Nach der WM-Niederlage gegen Ecuador ist die Stimmung bei vielen deutschen Fans gedrückt. Die Erwartung: Die Mannschaft berappelt sich im Sechzehntelfinale gegen Paraguay – und der Fußballsommer kann weitergehen.
Die Sonne brennt auf das Kopfsteinpflaster, Touristen suchen Schatten direkt am Kölner Dom. Deutschlandfahnen wehen im warmen Wind in der Auslage im Kiosk von Omar in der Kölner Altstadt. „Das WM-Fieber ist noch nicht ausgebrochen, aber leicht da. Die Menschen kaufen kleine Flaggen, der Anglerhut geht erstaunlich gut. Nur Schminke habe ich bei den Temperaturen noch nicht verkauft“, sagt Omar.

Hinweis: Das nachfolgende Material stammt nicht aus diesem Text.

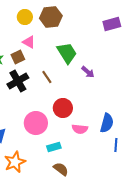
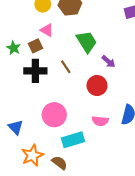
black cross: (18, 81) -> (35, 71), turned 30
red circle: (63, 108) -> (97, 86), moved
cyan rectangle: (54, 147) -> (73, 140), size x1.5
brown semicircle: (61, 169) -> (59, 163), moved

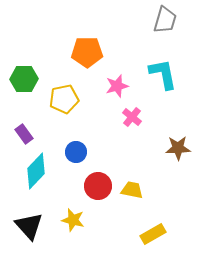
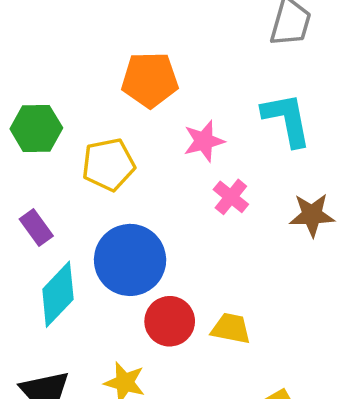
brown star: (178, 148) -> (312, 215), moved
blue circle: (76, 152) -> (130, 260), size x1.8

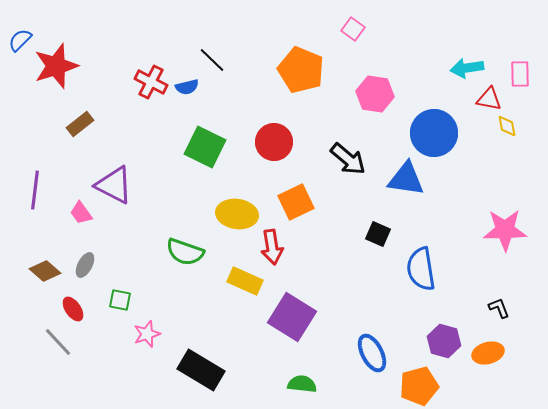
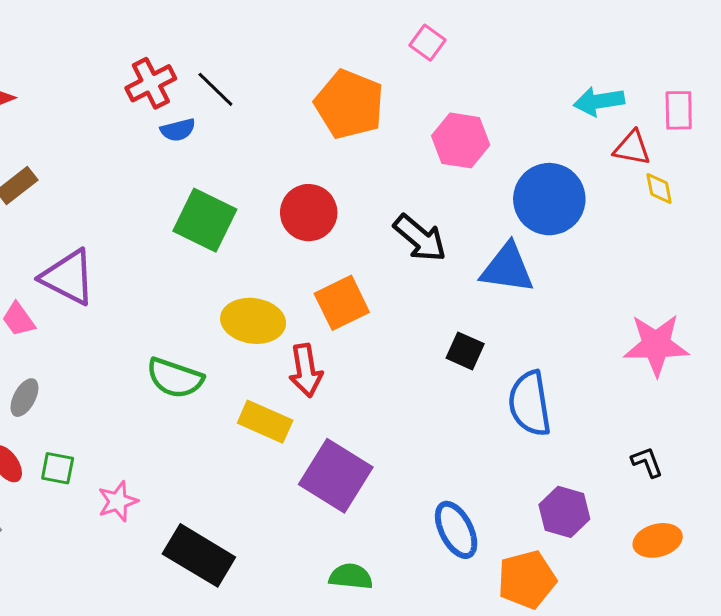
red cross: (151, 82) -> (151, 83), moved, turned 36
green square: (120, 300) -> (58, 468), moved
orange ellipse: (488, 353) -> (658, 540), moved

In vielen Gesprächen dreht es sich um ein Thema, beobachtet er: das Sechzehntelfinale der deutschen Nationalmannschaft. Vom großen Ansturm wie bei früheren Heimturnieren möchte Omar noch nicht sprechen. Trotzdem spüre er, dass Begeisterung da ist. „Wenn Deutschland das Sechzehntelfinale gewinnt, wird das Geschäft wahrscheinlich noch einmal deutlich anziehen. Dann wird das WM-Fieber steigen.“
Wachgerüttelt durch die Niederlage?
Vor einem Kölner Brauhaus sitzt Daniel Schuster mit seiner Freundin im Schatten. Beide im Deutschland-Trikot, beide mit Sonnenbrille und mit ganz viel Hoffnung vor dem Spiel. „Wir schaffen das, wenn es darauf ankommt“, sagt Fan Daniel Schuster und trinkt einen Schluck aus seinem Kölschglas. „Die Mannschaft muss jetzt endlich zeigen, dass sie aus den Fehlern gelernt hat. In einem Turnier gibt es manchmal schwächere Spiele. Entscheidend ist, wie du darauf reagierst.“
Seine Freundin Jana sieht das ähnlich. Auch wenn die Leistung beim letzten Gruppenspiel gegen Ecuador bei ihr Fragen aufgeworfen hat. „Natürlich bin ich enttäuscht. Die kommen mit der Körperlichkeit der Gegner nicht klar. Das war auch beim Spiel gegen die Elfenbeinküste so.“ Sie hoffen beide, dass der Denkzettel gegen Ecuador gereicht hat, die Mannschaft wachzurütteln.
„Wir werden Weltmeister!“
Am Brauhaus schlendert Christian mit seinen beiden Söhnen vorbei. Die beiden Jungs tragen Deutschland-Kappen, Vater Christian trägt Sorgen mit sich herum. „Da war vieles zu langsam. Im Spiel muss jetzt mehr kommen“, sagt Christian. Das letzte Gruppenspiel habe ihn nachdenklich gemacht. „Es geht mir nicht um das Ergebnis, sondern um die Art und Weise. Es ist WM. Da musst du immer 100 Prozent geben.“
Sein Sohn Jonte ist da deutlich optimistischer und unterbricht seinen Vater: „Wir werden Weltmeister. Es ist egal, gegen wen wir spielen“, sagt Jonte.
Positiver Fußballsommer
Im Brauhaus Früh am Dom ist die WM-Stimmung voll da, sagt Claudia Bade. Sie arbeitet als Marketingassistenz in der Früh Gastronomie. „Den Fußballsommer erleben wir bei uns durchweg positiv. Die Stimmung ist wirklich super, das Wetter spielt mit“, sagt Claudia Bade. „Deutschland-Spiele dürfen in Köln auch spät am Abend gezeigt werden. Da ist bei uns jeder Platz belegt. Selbst Menschen in der Stadt bleiben stehen, schauen zu und feiern mit.“
Deutschland-Deko haben sie nicht im Biergarten verteilt. Die Fans würden im Trikot kommen und sie setzen im Brauhaus auf Altbewährtes: „Wir servieren Röggelchen am Tisch, kaltes Kölsch dazu und Mettbrötchen. So können alle den Fußball genießen. Die Begeisterung wird von Spiel zu Spiel besser.“
Leistungssteigerung nötig
Ähnlich sieht das Christel Hartmann, die mit ihrer Familie das Sechzehntel-Finale verfolgen wird. „Man merkt im Bekanntenkreis schon, dass das Interesse wächst. Vor der Gruppenphase wurde noch wenig über die WM gesprochen. Jetzt fragen alle, wo sie das Spiel gucken und wer, was getippt hat“, sagt Christel Hartmann.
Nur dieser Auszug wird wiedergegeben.